Beitrag von Monika » 15.07.2016, 16:38

mir gehts da wie dir Ilona. Obwohl unsere Freunde kein Problem damit hätten ihn zu nehmen. Nur ich hätte ein schlechtes Gewissen falls er ausgerechnet dann mal einen Anfall bekäme. Hier im Ort wissen alle das er Epileptiker ist und viele fragen wenn wir unterwegs sind, wie es ihm geht usw. Die einzigsten die ein Problem mit dem Thema haben sind die HH die auch einen Epihund haben sich das aber nicht eingestehen. Aber wenn ein Hund mehrmals krampfend auf dem Hof liegt und die SchwiMu sagt das er Epi hat sollte man sich doch mit dem Gedanken "anfreunden".

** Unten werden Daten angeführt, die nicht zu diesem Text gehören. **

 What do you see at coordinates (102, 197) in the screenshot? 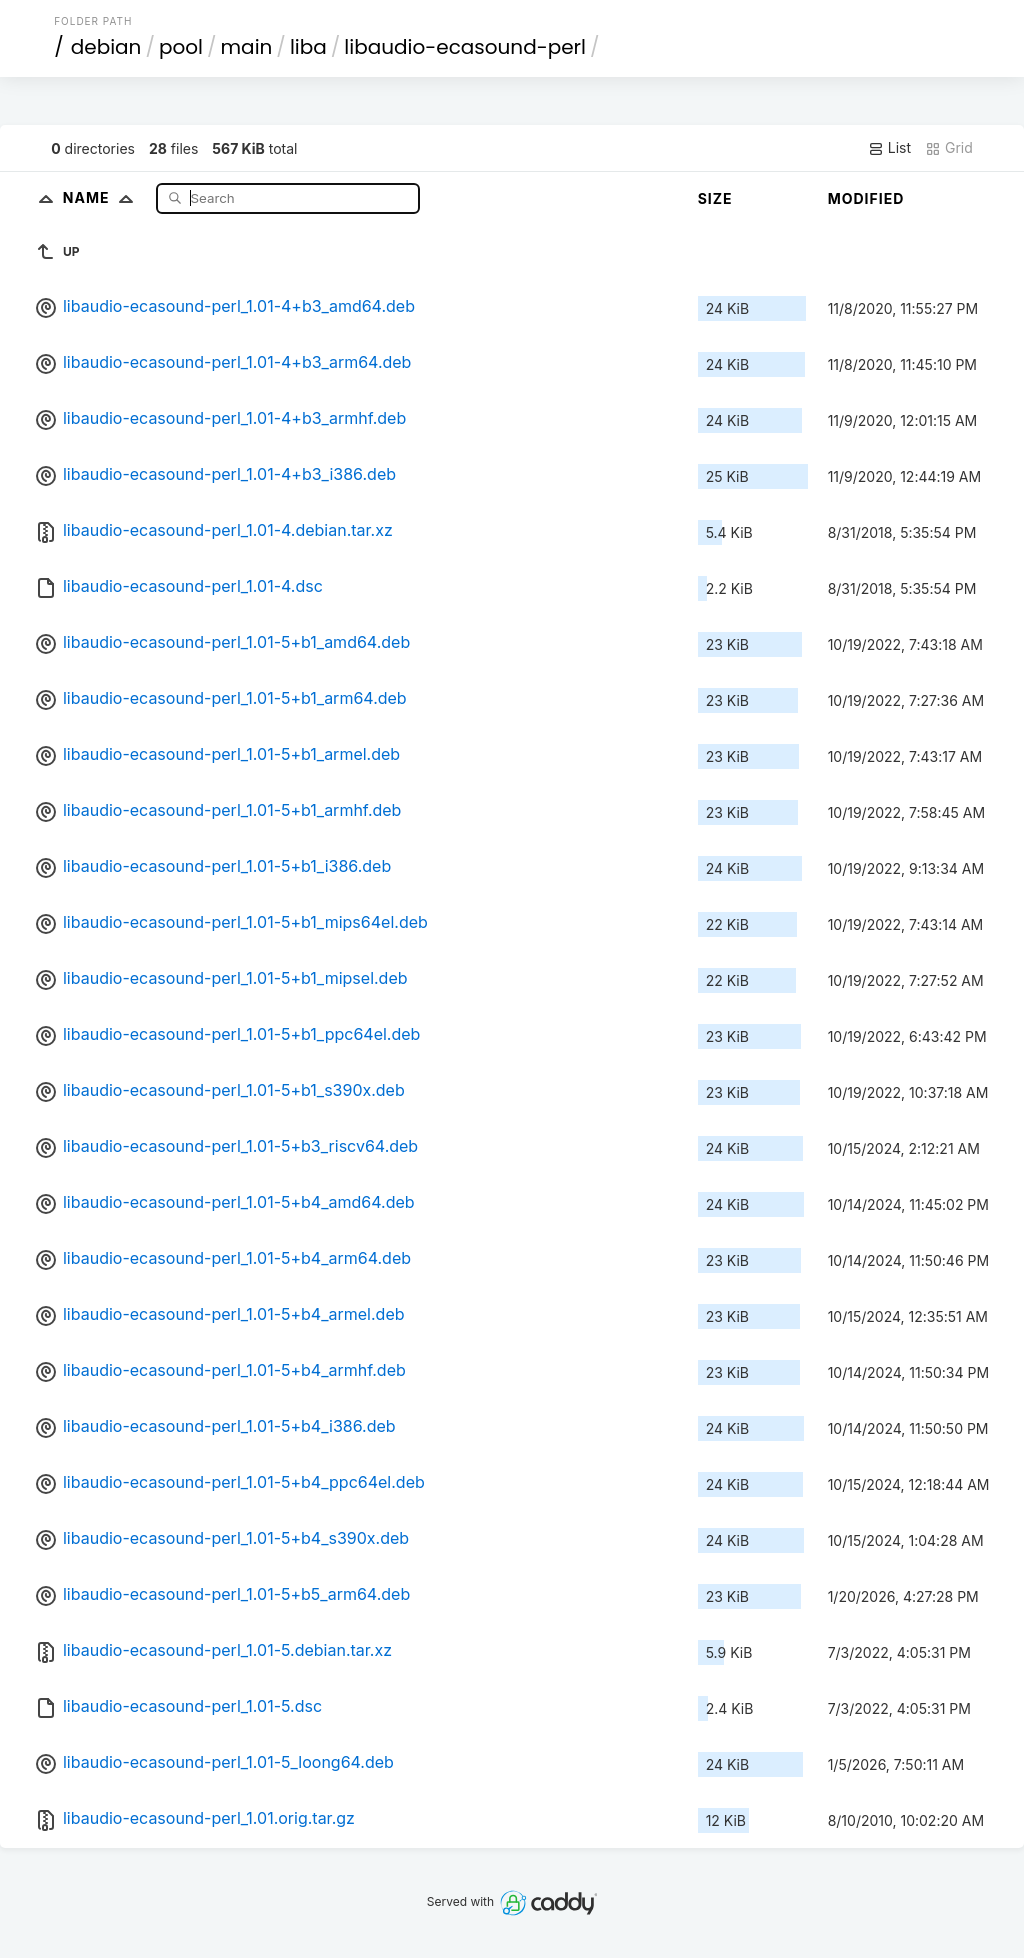
I see `Name` at bounding box center [102, 197]. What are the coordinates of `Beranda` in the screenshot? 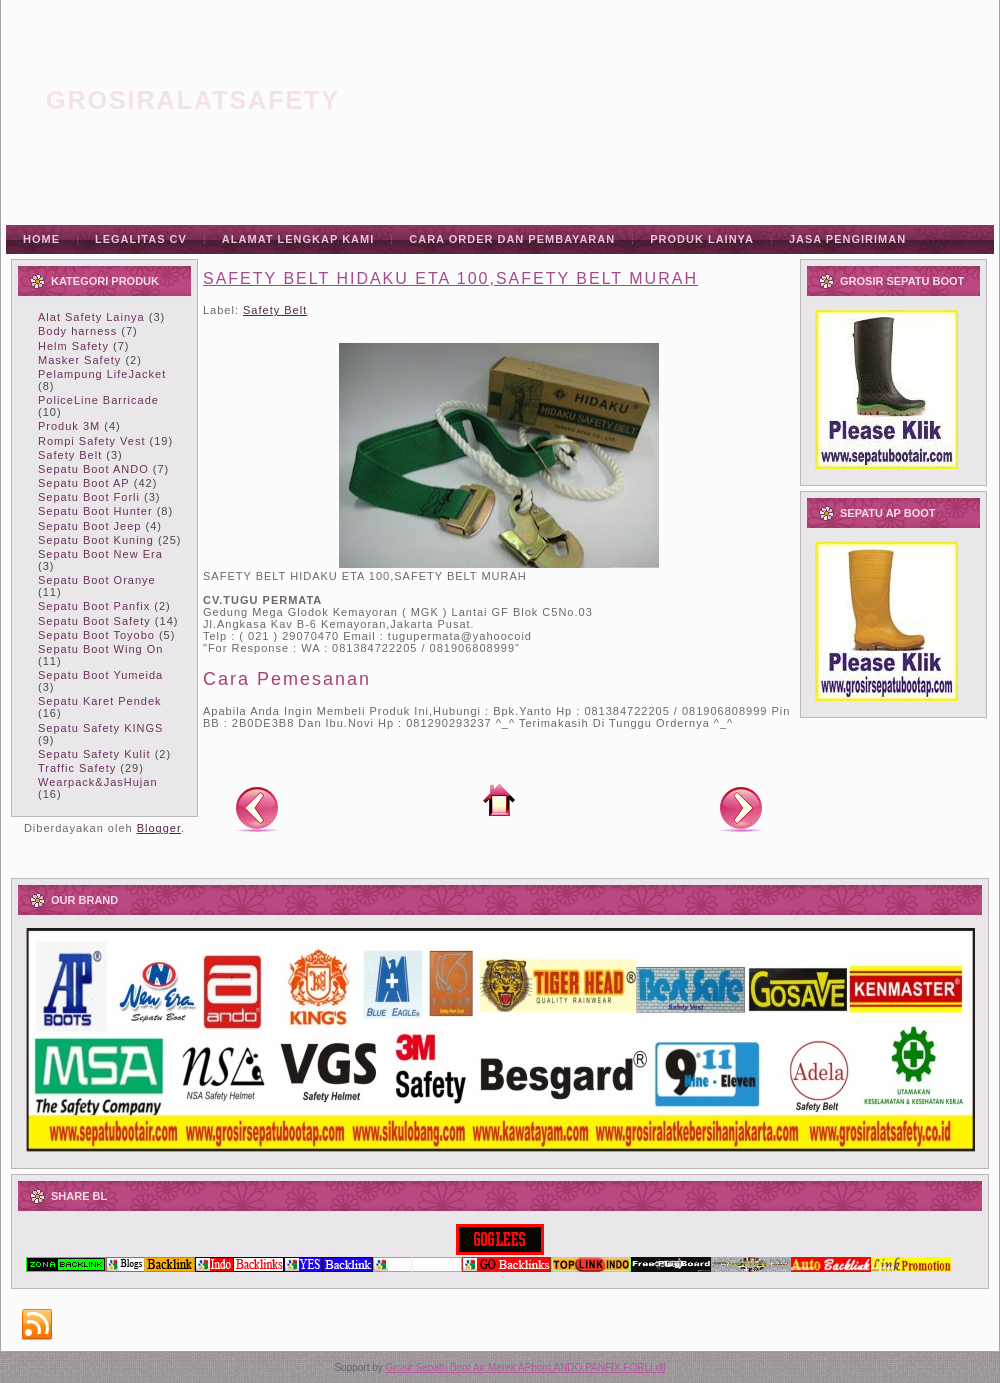 It's located at (499, 800).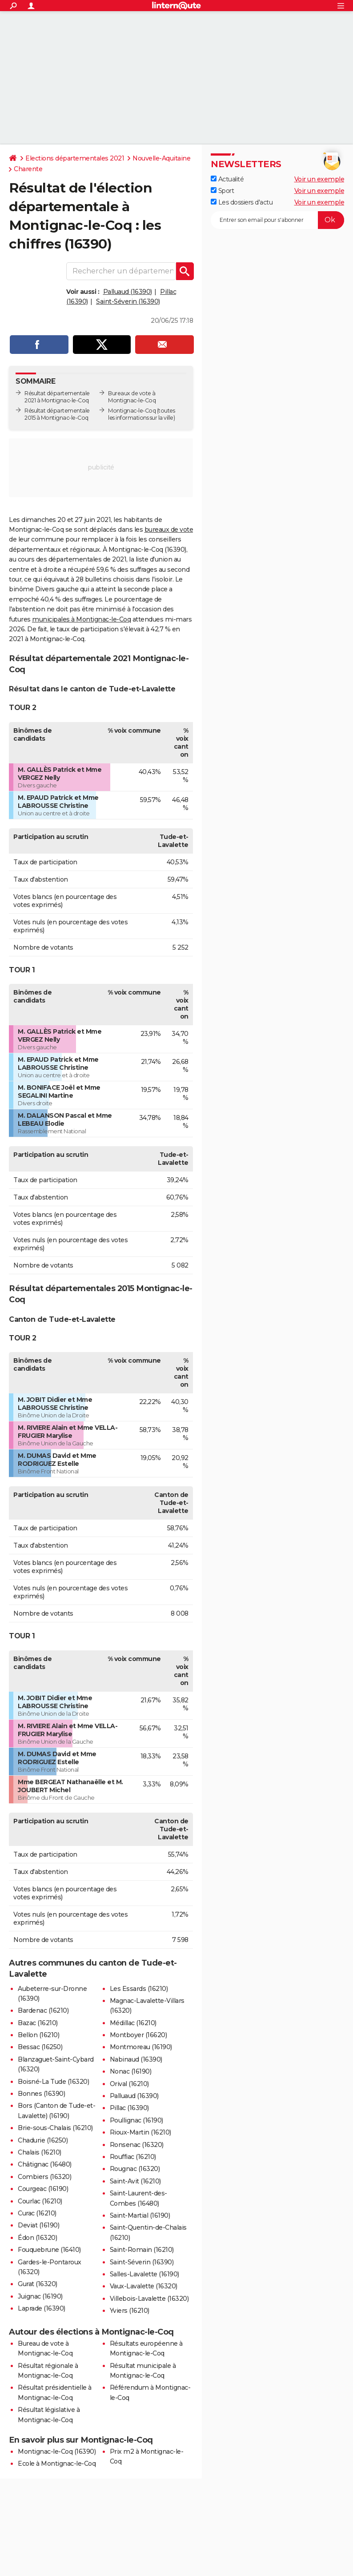  I want to click on Curac (16210), so click(37, 2213).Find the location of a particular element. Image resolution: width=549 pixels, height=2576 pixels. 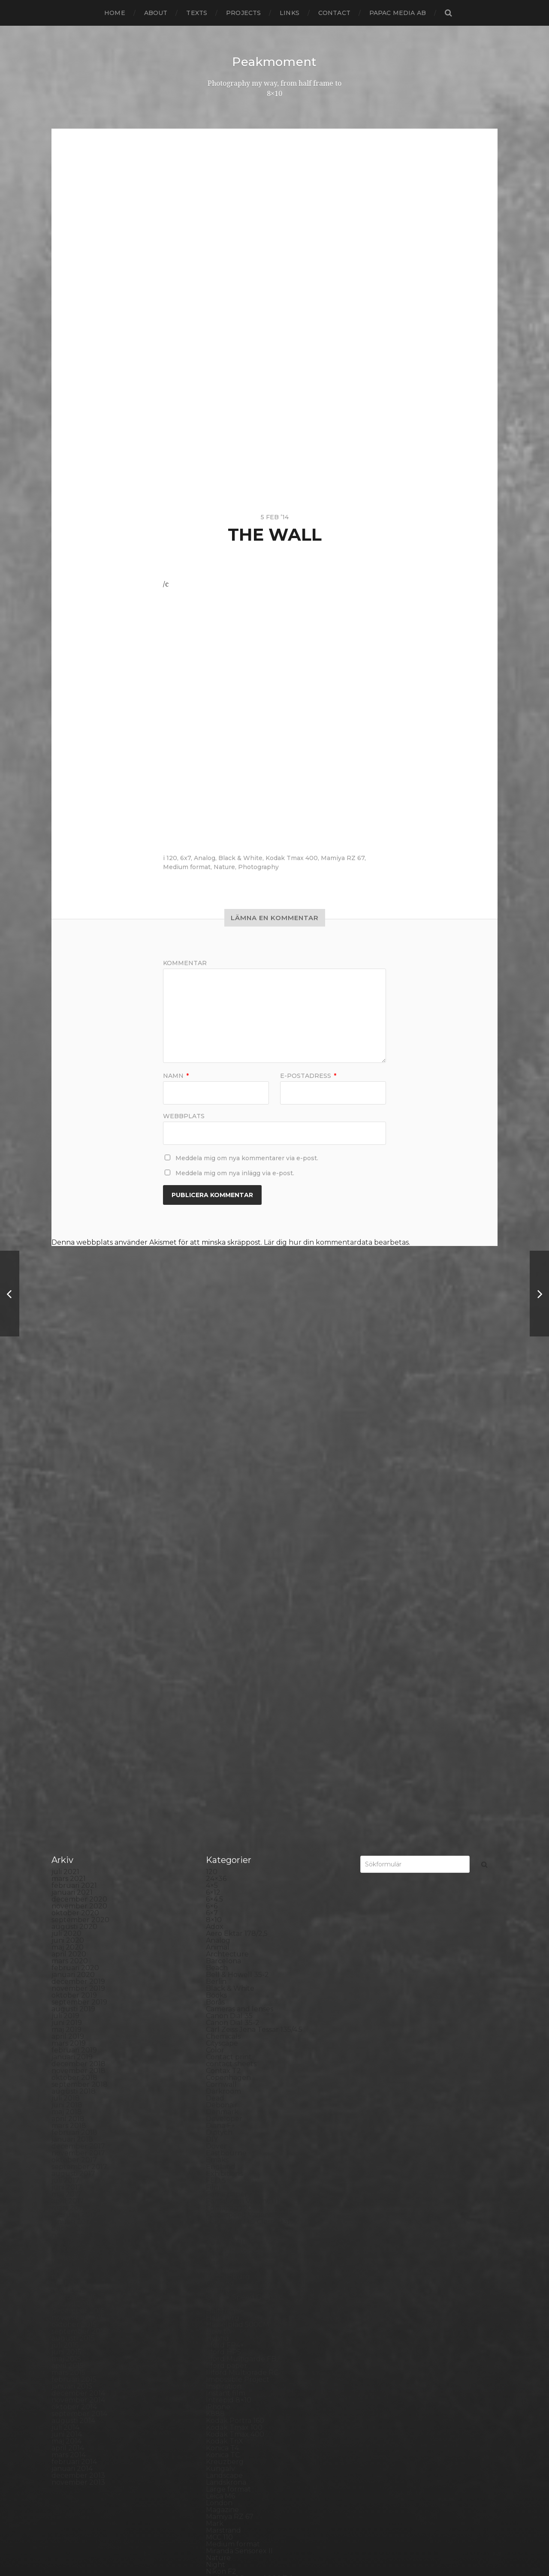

Ich vermute mal das evtl. auch Anfälle ausgelöst werden können bei sehr sensibelen Hunden wenn die Halter sich zu sehr sorgen. Die Tiere bemerken doch das die Halter sich Gedanken machen. Das ist Streß für die Tiere und Streß kann Anfälle begünstigen. Daher denke ich es ist von Vorteil wenn man sie zwar im Auge behält aber mit einem gesunden "Abstand".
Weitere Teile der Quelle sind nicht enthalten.